Contrast this favourable condition of things with what takes place when only narrow strips of comb-foundation are furnished. It will take under the same conditions a similar swarm from four to five weeks to fill the hive with comb, and then there will be a large proportion drone-comb, which is the very thing to guard against. Consider what the difference in time alone will make in the profitable working of a hive, especially in a short season. Then, again, with regard to the difference in the initial expense between using full sheets and strips, which seems to influence many beekeepers in favour of the latter system : Even in that there is a gain in favour of the method I am advocating. For instance, the cost of filling the ten frames with sheets of best comb-foundation would be (including the expenses of getting them) about 4s., and with strips—say, two sheets—10d.: an apparent saving in the first instance of 3s. 2d. We must then consider the matter from another point of view.

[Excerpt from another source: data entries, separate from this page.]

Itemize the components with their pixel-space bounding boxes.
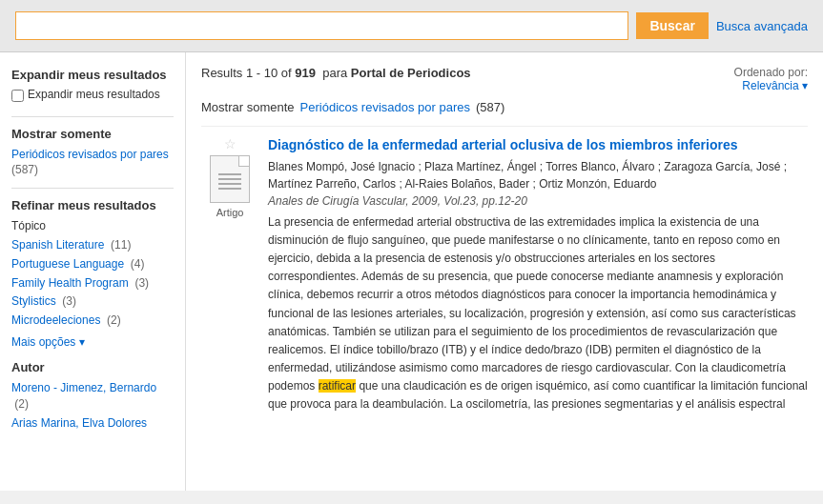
search-input[interactable]: r?tificar (15, 11, 628, 40)
periodicos-link-count: (587) (476, 100, 504, 114)
mostrar-somente-row: Mostrar somente Periódicos revisados por… (201, 100, 808, 114)
mostrar-somente-section-title: Mostrar somente (11, 127, 174, 141)
autor-item-1: Arias Marina, Elva Dolores (11, 415, 174, 432)
topico-link-2[interactable]: Family Health Program (11, 276, 129, 290)
results-portal-label: para Portal de Periodicos (319, 66, 471, 80)
refinar-section-title: Refinar meus resultados (11, 198, 174, 212)
result-abstract: La presencia de enfermedad arterial obst… (268, 213, 808, 414)
periodicos-revisados-sidebar-count: (587) (11, 163, 38, 176)
doc-lines (218, 173, 241, 192)
results-count-text: Results 1 - 10 of (201, 66, 292, 80)
autor-section: Autor Moreno - Jimenez, Bernardo (2) Ari… (11, 360, 174, 431)
sidebar: Expandir meus resultados Expandir meus r… (0, 52, 186, 491)
periodicos-revisados-sidebar: Periódicos revisados por pares (587) (11, 147, 174, 179)
results-header: Results 1 - 10 of 919 para Portal de Per… (201, 66, 808, 92)
topico-count-2: (3) (132, 276, 149, 290)
topico-label: Tópico (11, 218, 174, 234)
search-button[interactable]: Buscar (636, 12, 708, 39)
doc-icon (210, 155, 250, 203)
result-item-0: ☆ Artigo Diagnóstico de la enfermedad ar… (201, 126, 808, 414)
topico-count-1: (4) (127, 257, 144, 271)
doc-line-3 (218, 183, 241, 185)
topico-count-3: (3) (59, 294, 76, 308)
topico-item-3: Stylistics (3) (11, 293, 174, 310)
expandir-checkbox-row: Expandir meus resultados (11, 88, 174, 103)
autor-item-0: Moreno - Jimenez, Bernardo (2) (11, 380, 174, 413)
abstract-before: La presencia de enfermedad arterial obst… (268, 215, 796, 393)
search-bar: r?tificar Buscar Busca avançada (0, 0, 823, 52)
doc-line-1 (218, 173, 241, 175)
results-area: Results 1 - 10 of 919 para Portal de Per… (186, 52, 823, 491)
advanced-search-link[interactable]: Busca avançada (716, 19, 808, 33)
ordenado-label: Ordenado por: (734, 66, 808, 79)
topico-item-2: Family Health Program (3) (11, 275, 174, 292)
periodicos-revisados-link[interactable]: Periódicos revisados por pares (300, 100, 470, 114)
topico-item-0: Spanish Literature (11) (11, 237, 174, 253)
main-layout: Expandir meus resultados Expandir meus r… (0, 52, 823, 491)
doc-line-2 (218, 178, 241, 180)
periodicos-revisados-sidebar-link[interactable]: Periódicos revisados por pares (11, 148, 169, 161)
abstract-highlight: ratificar (319, 379, 356, 393)
results-count: Results 1 - 10 of 919 para Portal de Per… (201, 66, 471, 80)
topico-count-0: (11) (108, 238, 132, 252)
topico-item-4: Microdeeleciones (2) (11, 312, 174, 329)
result-title[interactable]: Diagnóstico de la enfermedad arterial oc… (268, 137, 738, 152)
expandir-label: Expandir meus resultados (28, 88, 160, 103)
result-content: Diagnóstico de la enfermedad arterial oc… (268, 136, 808, 414)
artigo-label: Artigo (216, 207, 244, 218)
mostrar-somente-label: Mostrar somente (201, 100, 295, 114)
result-journal: Anales de Cirugía Vascular, 2009, Vol.23… (268, 194, 808, 208)
expandir-checkbox[interactable] (11, 90, 24, 102)
autor-count-0: (2) (11, 397, 29, 411)
topico-link-3[interactable]: Stylistics (11, 294, 56, 308)
star-icon[interactable]: ☆ (224, 136, 237, 151)
results-total: 919 (295, 66, 316, 80)
mais-opcoes-button[interactable]: Mais opções ▾ (11, 335, 85, 349)
expandir-section-title: Expandir meus resultados (11, 68, 174, 82)
topico-link-0[interactable]: Spanish Literature (11, 238, 104, 252)
divider-1 (11, 116, 174, 117)
topico-item-1: Portuguese Language (4) (11, 256, 174, 272)
autor-link-0[interactable]: Moreno - Jimenez, Bernardo (11, 381, 156, 394)
autor-link-1[interactable]: Arias Marina, Elva Dolores (11, 416, 147, 430)
result-icon-area: ☆ Artigo (201, 136, 258, 414)
relevancia-link[interactable]: Relevância ▾ (742, 79, 808, 92)
topico-link-4[interactable]: Microdeeleciones (11, 313, 100, 327)
ordenado-por: Ordenado por: Relevância ▾ (734, 66, 808, 92)
topico-link-1[interactable]: Portuguese Language (11, 257, 124, 271)
autor-section-title: Autor (11, 360, 174, 374)
result-authors: Blanes Mompó, José Ignacio ; Plaza Martí… (268, 158, 808, 192)
divider-2 (11, 188, 174, 189)
doc-line-4 (218, 188, 241, 190)
topico-count-4: (2) (104, 313, 121, 327)
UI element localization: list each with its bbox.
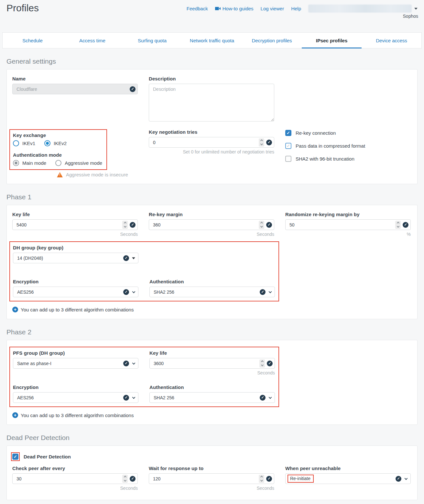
p2-encryption-label: Encryption: [13, 384, 138, 390]
checkbox-rekey-connection[interactable]: ✓ Re-key connection: [285, 130, 411, 136]
highlight-box-phase1-algorithms: DH group (key group) 14 (DH2048) ✓ Encry…: [9, 241, 279, 301]
feedback-link[interactable]: Feedback: [187, 6, 208, 11]
account-name-redacted: [308, 5, 412, 13]
p1-rekey-margin-label: Re-key margin: [149, 212, 274, 217]
dpd-check-peer-input[interactable]: [12, 473, 138, 484]
description-label: Description: [149, 76, 274, 81]
valid-check-icon: ✓: [123, 289, 129, 295]
plus-circle-icon[interactable]: +: [12, 307, 18, 312]
brand-label: Sophos: [403, 14, 418, 19]
account-selector[interactable]: [308, 5, 418, 13]
tab-device-access[interactable]: Device access: [362, 33, 421, 48]
highlight-box-phase2-algorithms: PFS group (DH group) Same as phase-I ✓ K…: [9, 347, 279, 407]
description-input[interactable]: [149, 84, 274, 121]
dpd-when-unreachable-value: Re-initiate: [290, 476, 310, 481]
feedback-link-label: Feedback: [187, 6, 208, 11]
chevron-down-icon: [132, 395, 136, 399]
tab-access-time[interactable]: Access time: [62, 33, 122, 48]
spinner-control[interactable]: [259, 221, 264, 229]
p2-pfs-group-value: Same as phase-I: [17, 361, 51, 366]
p1-authentication-label: Authentication: [149, 279, 275, 284]
checkbox-rekey-connection-box[interactable]: ✓: [285, 130, 291, 136]
radio-main-mode[interactable]: Main mode: [13, 160, 46, 166]
checkbox-sha2-truncation[interactable]: ✓ SHA2 with 96-bit truncation: [285, 156, 411, 162]
p1-dh-group-select[interactable]: 14 (DH2048) ✓: [13, 253, 138, 263]
radio-ikev1-dot[interactable]: [13, 140, 19, 146]
p1-key-life-input[interactable]: [12, 219, 138, 230]
spinner-control[interactable]: [259, 138, 264, 146]
top-links: Feedback How-to guides Log viewer Help: [187, 5, 418, 13]
p1-dh-group-label: DH group (key group): [13, 245, 276, 250]
radio-aggressive-mode-dot[interactable]: [55, 160, 61, 166]
radio-ikev2[interactable]: IKEv2: [44, 140, 67, 146]
checkbox-compressed-format-box[interactable]: ✓: [285, 143, 291, 149]
log-viewer-link-label: Log viewer: [261, 6, 284, 11]
valid-check-icon: ✓: [123, 255, 129, 261]
help-link[interactable]: Help: [291, 6, 301, 11]
video-camera-icon: [215, 6, 221, 11]
valid-check-icon: ✓: [403, 222, 408, 228]
tab-schedule[interactable]: Schedule: [3, 33, 62, 48]
p1-rekey-margin-input[interactable]: [149, 219, 274, 230]
valid-check-icon: ✓: [396, 476, 401, 482]
p1-add-combination-note: + You can add up to 3 different algorith…: [12, 307, 412, 312]
p2-encryption-select[interactable]: AES256 ✓: [13, 392, 138, 403]
phase1-card: Key life ✓ Seconds Re-key margin ✓ Secon…: [6, 205, 418, 319]
name-input[interactable]: [12, 84, 138, 94]
dropdown-caret-icon: [132, 257, 135, 259]
tab-decryption-profiles[interactable]: Decryption profiles: [242, 33, 302, 48]
p1-encryption-label: Encryption: [13, 279, 138, 284]
p2-authentication-label: Authentication: [149, 384, 275, 390]
spinner-control[interactable]: [122, 475, 128, 483]
checkbox-compressed-format[interactable]: ✓ Pass data in compressed format: [285, 143, 411, 149]
checkbox-sha2-truncation-box[interactable]: ✓: [285, 156, 291, 162]
radio-ikev2-dot[interactable]: [44, 140, 50, 146]
log-viewer-link[interactable]: Log viewer: [261, 6, 284, 11]
spinner-control[interactable]: [395, 221, 401, 229]
p2-encryption-value: AES256: [17, 395, 34, 400]
valid-check-icon: ✓: [266, 476, 272, 482]
plus-circle-icon[interactable]: +: [12, 412, 18, 418]
radio-aggressive-mode[interactable]: Aggressive mode: [55, 160, 102, 166]
general-settings-heading: General settings: [6, 58, 418, 65]
p1-encryption-select[interactable]: AES256 ✓: [13, 287, 138, 297]
p1-randomize-unit: %: [285, 232, 411, 237]
p2-pfs-group-select[interactable]: Same as phase-I ✓: [13, 358, 138, 369]
tab-bar: Schedule Access time Surfing quota Netwo…: [2, 32, 422, 48]
auth-mode-label: Authentication mode: [13, 152, 103, 158]
radio-main-mode-dot[interactable]: [13, 160, 19, 166]
phase2-card: PFS group (DH group) Same as phase-I ✓ K…: [6, 340, 418, 425]
tab-ipsec-profiles[interactable]: IPsec profiles: [302, 33, 362, 48]
valid-check-icon: ✓: [130, 476, 136, 482]
p2-pfs-group-label: PFS group (DH group): [13, 350, 138, 356]
tab-network-traffic-quota[interactable]: Network traffic quota: [182, 33, 242, 48]
radio-main-mode-label: Main mode: [22, 160, 46, 166]
radio-aggressive-mode-label: Aggressive mode: [65, 160, 102, 166]
highlight-box-key-exchange: Key exchange IKEv1 IKEv2 Authentication …: [9, 129, 107, 170]
dpd-wait-response-input[interactable]: [149, 473, 274, 484]
general-settings-card: Name ✓ Description Key exchange: [6, 69, 418, 184]
valid-check-icon: ✓: [266, 222, 272, 228]
radio-ikev1[interactable]: IKEv1: [13, 140, 35, 146]
p1-randomize-input[interactable]: [285, 219, 411, 230]
spinner-control[interactable]: [122, 221, 128, 229]
dpd-when-unreachable-select[interactable]: Re-initiate ✓: [285, 473, 411, 484]
p2-authentication-select[interactable]: SHA2 256 ✓: [149, 392, 275, 403]
radio-ikev2-label: IKEv2: [54, 141, 67, 146]
key-negotiation-help: Set 0 for unlimited number of negotiatio…: [149, 149, 274, 154]
howto-guides-link[interactable]: How-to guides: [215, 6, 254, 11]
p1-dh-group-value: 14 (DH2048): [17, 256, 43, 261]
chevron-down-icon: [132, 290, 136, 293]
tab-surfing-quota[interactable]: Surfing quota: [122, 33, 182, 48]
dpd-card: ✓ Dead Peer Detection Check peer after e…: [6, 446, 418, 500]
checkbox-dpd-box[interactable]: ✓: [12, 454, 18, 460]
valid-check-icon: ✓: [123, 395, 129, 401]
key-negotiation-input[interactable]: [149, 137, 274, 148]
p1-authentication-select[interactable]: SHA2 256 ✓: [149, 287, 275, 297]
spinner-control[interactable]: [259, 359, 265, 367]
p2-key-life-input[interactable]: [149, 358, 275, 369]
p1-key-life-label: Key life: [12, 212, 138, 217]
p1-randomize-label: Randomize re-keying margin by: [285, 212, 411, 217]
spinner-control[interactable]: [259, 475, 264, 483]
valid-check-icon: ✓: [130, 222, 136, 228]
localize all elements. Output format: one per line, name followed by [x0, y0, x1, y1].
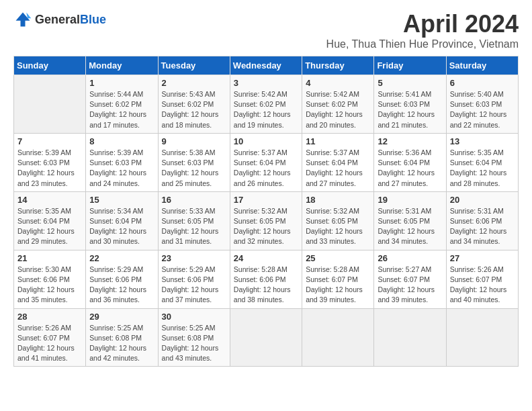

The consensus of opinion among the most experienced beekeepers is that there is an expenditure of about 12 lb. of honey in making 1 lb. of wax—that is, the bees consume that quantity of honey before secreting 1 lb. of wax. The ten sheets of comb-foundation weigh 1½ lb. and cost 4s. For this there would have to be an expenditure of 18 lb. of honey, which, at the average wholesale price of 4d. per lb., is 6s., so that there is a saving of 2s. in favour of the full sheets, to say nothing about all the other advantages gained.

This shows clearly enough the advantage of making the fullest use possible of comb-foundation.